**Task instructions**
Find the line that contains "Traditional text-to-image models rely solely". Repeat that line and all lines following it, exactly, through the end of the listing below.

**Records supplied**
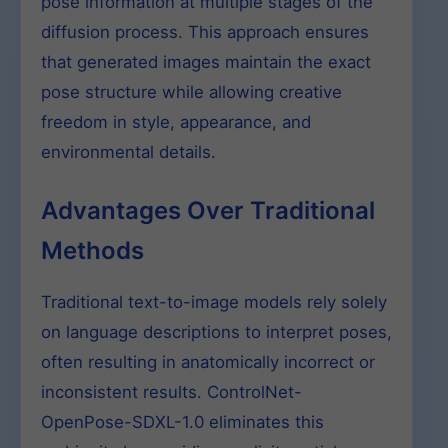
pose information at multiple stages of the
diffusion process. This approach ensures
that generated images maintain the exact
pose structure while allowing creative
freedom in style, appearance, and
environmental details.
Advantages Over Traditional
Methods
Traditional text-to-image models rely solely
on language descriptions to interpret poses,
often resulting in anatomically incorrect or
inconsistent results. ControlNet-
OpenPose-SDXL-1.0 eliminates this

**Written response**
Traditional text-to-image models rely solely
on language descriptions to interpret poses,
often resulting in anatomically incorrect or
inconsistent results. ControlNet-
OpenPose-SDXL-1.0 eliminates this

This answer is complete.